LLNL / UnifyFS

UnifyFS: A file system for burst buffers
Other
106 stars 31 forks source link

Transfer file: bug(s) in parallel transfer logic #686

Closed CamStan closed 2 years ago

CamStan commented 3 years ago

Describe the problem you're observing

Attempting to parallel transfer a file with either the unifyfs-stage or the transfer-static application fails.

Found while adding a parallel transfer test to #685. The test is skipped in that PR. Once resolved, we'll want to enable that test.

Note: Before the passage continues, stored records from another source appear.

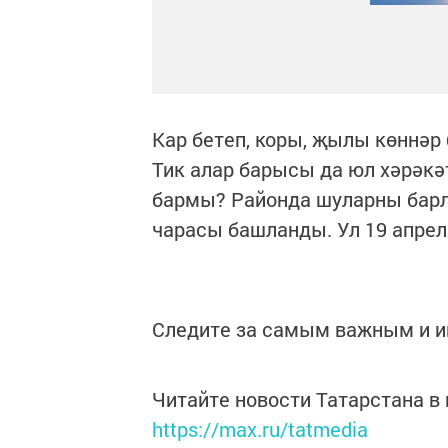
Кар бетеп, коры, җылы көннәр
Тик алар барысы да юл хәрәк
бармы? Районда шуларны бар
чарасы башланды. Ул 19 апрел
Следите за самым важным и 
Читайте новости Татарстана 
https://max.ru/tatmedia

Describe how to reproduce the problem

# start unifyfs server

# create a file to transfer; needs to be large enough to avoid the logic that defaults to serial transfer for small files
export source_file=${MY_JOBDIR}/src_transfer_in.file
dd if=/dev/urandom bs=1M count=100 of=$source_file

# do a parallel transfer
export unifyfs_file=/unifyfs/im_transfer_parallel.file

jsrun -n 4-a 2 -c 18 -r 1 -e individual -o $UNIFYFS_LOG_DIR/transfer-static-in-parallel.out -k $UNIFYFS_LOG_DIR/transfer-static-in-parallel.err $UNIFYFS_EXAMPLES/transfer-static $source_file $unifyfs_file -p

Include any warning or errors or releveant debugging data

There appears to be several points in the logic where multiple processes are not coordinating during the transfer.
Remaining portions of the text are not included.